» Task directions
The whole listing is to be restated word for word with no images.

» Data under study
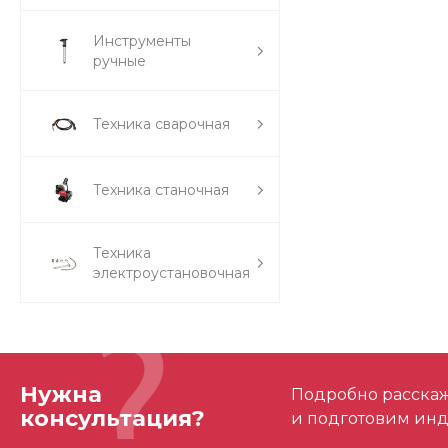
Инструменты
ручные
Техника сварочная
Техника станочная
Техника
электроустановочная
Нужна
Подробно расскаже
консультация?
и подготовим ин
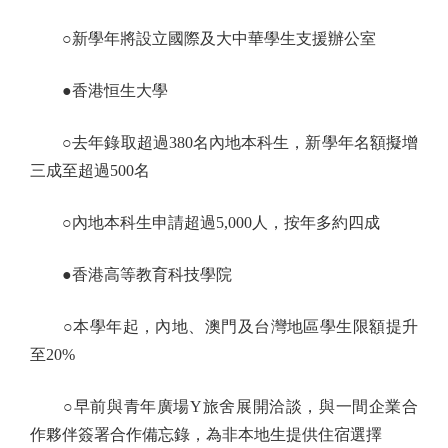
○新學年將設立國際及大中華學生支援辦公室
●香港恒生大學
○去年錄取超過380名內地本科生，新學年名額擬增
三成至超過500名
○內地本科生申請超過5,000人，按年多約四成
●香港高等教育科技學院
○本學年起，內地、澳門及台灣地區學生限額提升
至20%
○早前與青年廣場Y旅舍展開洽談，與一間企業合
作夥伴簽署合作備忘錄，為非本地生提供住宿選擇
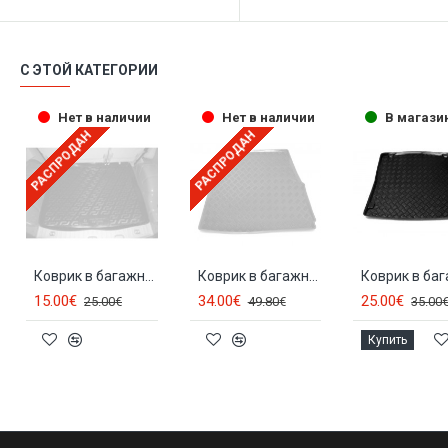
С ЭТОЙ КАТЕГОРИИ
Нет в наличии
Нет в наличии
В магази
РАСПРОДАН
РАСПРОДАН
Коврик в багажник VW CADDY (2004-2015)
Коврик в багажник VW CADDY (2с.) (2004-...) 30028
15.00€
34.00€
25.00€
25.00€
49.80€
35.00
Купить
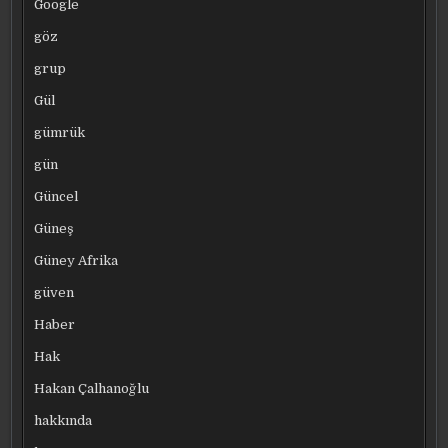
Google
göz
grup
Gül
gümrük
gün
Güncel
Güneş
Güney Afrika
güven
Haber
Hak
Hakan Çalhanoğlu
hakkında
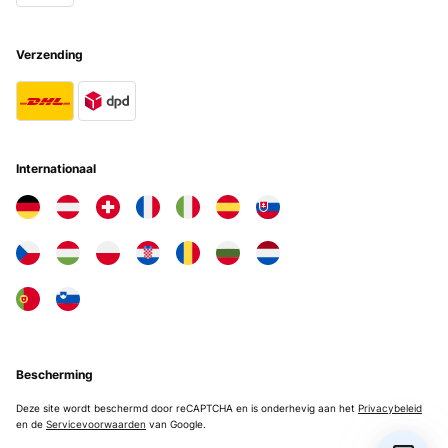
Verzending
Internationaal
Bescherming
Deze site wordt beschermd door reCAPTCHA en is onderhevig aan het
Privacybeleid
en de
Servicevoorwaarden
van Google.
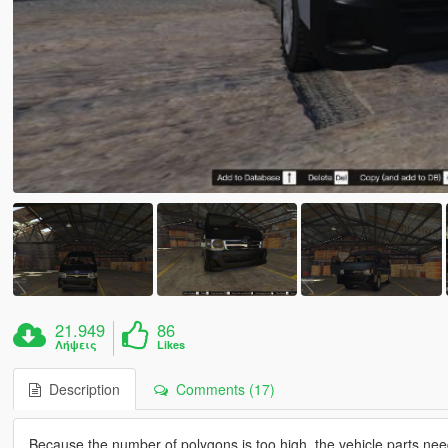
21.949
86
Λήψεις
Likes
Description
Comments (17)
Because the number of polygons is too high, the vehicle parts ne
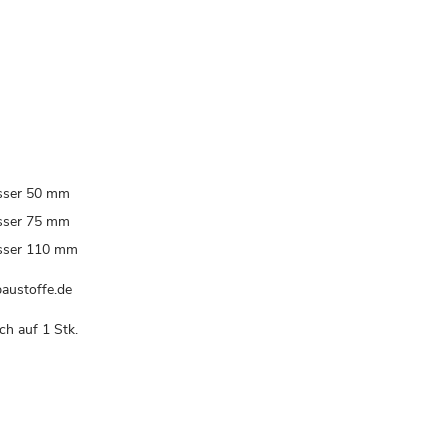
sser 50 mm
sser 75 mm
sser 110 mm
austoffe.de
ch auf 1 Stk.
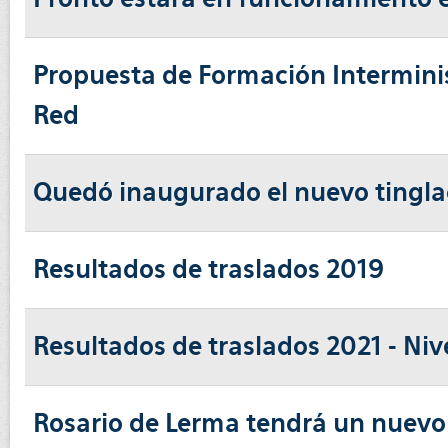
Propuesta de Formación Interminis
Red
Quedó inaugurado el nuevo tinglad
Resultados de traslados 2019
Resultados de traslados 2021 - Nive
Rosario de Lerma tendrá un nuevo e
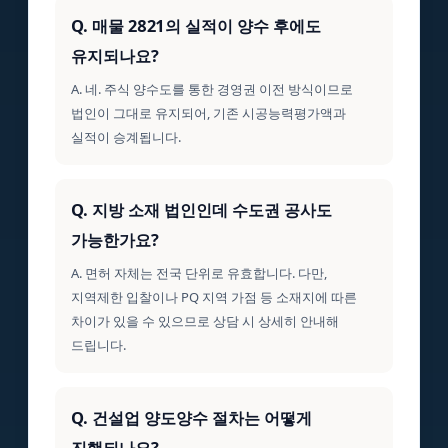
Q. 매물 2821의 실적이 양수 후에도
유지되나요?
A. 네. 주식 양수도를 통한 경영권 이전 방식이므로
법인이 그대로 유지되어, 기존 시공능력평가액과
실적이 승계됩니다.
Q. 지방 소재 법인인데 수도권 공사도
가능한가요?
A. 면허 자체는 전국 단위로 유효합니다. 다만,
지역제한 입찰이나 PQ 지역 가점 등 소재지에 따른
차이가 있을 수 있으므로 상담 시 상세히 안내해
드립니다.
Q. 건설업 양도양수 절차는 어떻게
진행되나요?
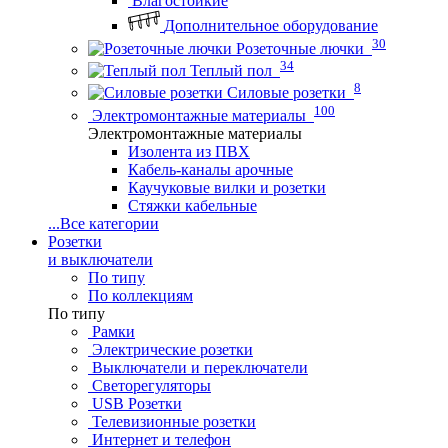
Влагостойкие
Дополнительное оборудование
30
Розеточные лючки
34
Теплый пол
8
Силовые розетки
100
Электромонтажные материалы
Электромонтажные материалы
Изолента из ПВХ
Кабель-каналы арочные
Каучуковые вилки и розетки
Стяжки кабельные
...
Все категории
Розетки
и выключатели
По типу
По коллекциям
По типу
Рамки
Электрические розетки
Выключатели и переключатели
Светорегуляторы
USB Розетки
Телевизионные розетки
Интернет и телефон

» Completed task
Инструменты
ручные
Техника сварочная
Техника станочная
Техника
электроустановочная
Нужна
Подробно расскаже
консультация?
и подготовим ин
○新學年將設立國際及大中華學生支援辦公室
●香港恒生大學
○去年錄取超過380名內地本科生，新學年名額擬增
三成至超過500名
○內地本科生申請超過5,000人，按年多約四成
●香港高等教育科技學院
○本學年起，內地、澳門及台灣地區學生限額提升
至20%
○早前與青年廣場Y旅舍展開洽談，與一間企業合
作夥伴簽署合作備忘錄，為非本地生提供住宿選擇
С ЭТОЙ КАТЕГОРИИ
Нет в наличии
Нет в наличии
В магази
РАСПРОДАН
РАСПРОДАН
Коврик в багажник VW CADDY (2004-2015)
Коврик в багажник VW CADDY (2с.) (2004-...) 30028
15.00€
34.00€
25.00€
25.00€
49.80€
35.00
Купить
Google
göz
grup
Gül
gümrük
gün
Güncel
Güneş
Güney Afrika
güven
Haber
Hak
Hakan Çalhanoğlu
hakkında
Verzending
Internationaal
Bescherming
Deze site wordt beschermd door reCAPTCHA en is onderhevig aan het
Privacybeleid
en de
Servicevoorwaarden
van Google.
21.949
86
Λήψεις
Likes
Description
Comments (17)
Because the number of polygons is too high, the vehicle parts ne
sser 50 mm
sser 75 mm
sser 110 mm
austoffe.de
ch auf 1 Stk.
Propuesta de Formación Interminis
Red
Quedó inaugurado el nuevo tinglad
Resultados de traslados 2019
Resultados de traslados 2021 - Nive
Rosario de Lerma tendrá un nuevo e
Q. 매물 2821의 실적이 양수 후에도
유지되나요?
A. 네. 주식 양수도를 통한 경영권 이전 방식이므로
법인이 그대로 유지되어, 기존 시공능력평가액과
실적이 승계됩니다.
Q. 지방 소재 법인인데 수도권 공사도
가능한가요?
A. 면허 자체는 전국 단위로 유효합니다. 다만,
지역제한 입찰이나 PQ 지역 가점 등 소재지에 따른
차이가 있을 수 있으므로 상담 시 상세히 안내해
드립니다.
Q. 건설업 양도양수 절차는 어떻게
진행되나요?
Влагостойкие
Дополнительное оборудование
30
Розеточные лючки
34
Теплый пол
8
Силовые розетки
100
Электромонтажные материалы
Электромонтажные материалы
Изолента из ПВХ
Кабель-каналы арочные
Каучуковые вилки и розетки
Стяжки кабельные
...
Все категории
Розетки
и выключатели
По типу
По коллекциям
По типу
Рамки
Электрические розетки
Выключатели и переключатели
Светорегуляторы
USB Розетки
Телевизионные розетки
Интернет и телефон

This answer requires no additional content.